3 Rules for Making 100%-Plus Gains With Biotech Stocks

Biotech stocks are among the riskiest investments, but there is also the chance of huge returns.

I’m not talking about 25% or even 50% returns on your investment. Returns of 100%-plus are not uncommon over time. 

All biotech stocks have a single goal: Bring drugs to the market.#-ad_banner-#

Due to Food and Drug Administration regulations, this is a long and slow process. It is said that one out of 1,000 drug candidates that enter laboratory testing ever reach the human testing phase. Those are huge odds for an investor.

Bringing a drug to the market can take years and sometimes more than a billion dollars: The lab testing process takes three and a half years before the first of three human trials. If a drug makes it to the first phase, it has a 1 in 5 chance of getting to market.

Count on volatility during testing.

Every smidge of good news could take the stock higher, and every negative rumor could send it lower. If the news is particularly bad, a once high-flying biotech stock can be smacked down, never to recover. On the other hand, positive news can easily double the stock.

So how can investors tilt the odds of success in their favor? Nothing is certain in the crazy world of biotech investing, but by following these three simple guidelines, you can increase your chances.

1. Diversify
It’s always a good idea to spread your risk across multiple companies.

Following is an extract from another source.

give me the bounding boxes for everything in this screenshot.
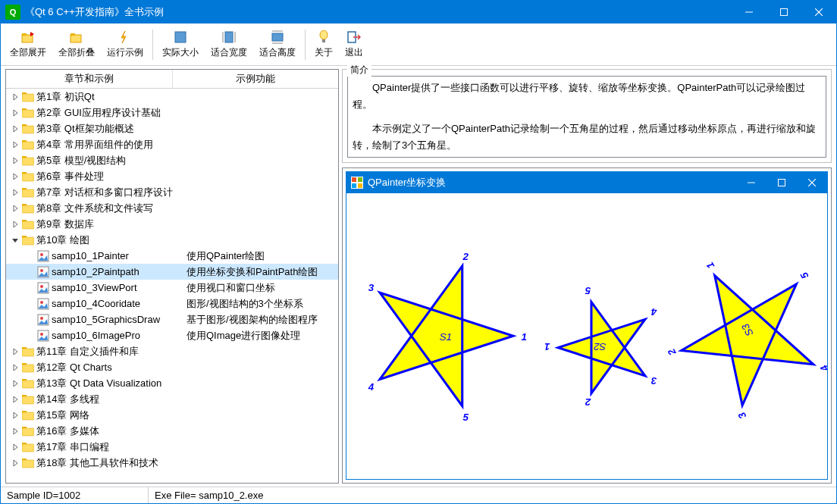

While most drugs fail the testing phase, it takes only one or two to more than cover a company’s losses and provide solid profits. One nice feature about biotech: High risk levels generally make a stock very affordable early on. In fact, many promising biotech stocks can be purchased for less than $5 a share.

2. Check the debt
Does the company have steady funding lined up? This would mean cash would be granted to the company when milestones in the drug development/testing process are reached. Avoid firms that have only have a single, non-recurring investment. Biotech is a notorious cash burner, so steady payments are a must for a company’s survival.

3. Insider ownership
Do the corporate management or owners have a stake in the company? This would help ensure corporate health. Be cautious if there is no insider ownership or if insider sells are greater than insider buys. 

With these tips in mind, here’s a small biotech stock with major upside potential:

Retractable Technologies (NYSE: RVP)
This company designs, makes and markets medical safety syringes. 

Unlike some low-priced biotech stocks, Retractable has a balance sheet of more than $9 million in revenue, a market cap of more than $25 million and only about $4 million in debt. 

I like its insider ownership. Nearly 70% of the shares are insider-owned. During the past 12 months, there has been one insider “buy” transaction with no “sell” transactions. 

The company’s competitors — Becton, Dickinson and Co. (NYSE: BDX) and Covidien (NYSE: COV) — have 30,000 to 40,000 employees, compared with Retractable’s 144. This says to me that Retractable is a much more agile and scrappy company, giving it a serious competitive advantage.

Risks to Consider: Biotech stocks assume risk but offer huge upside potential. If a drug fails to pass testing or draws a lawsuit, it could be detrimental for the company and its stock.

Action to Take –> A look at the technical picture shows Retractable to be a classic breakout play. Entering long on a breakout close above $1.25 a share makes sense. I wouldn’t be surprised to see this stock at $5 within 18 months.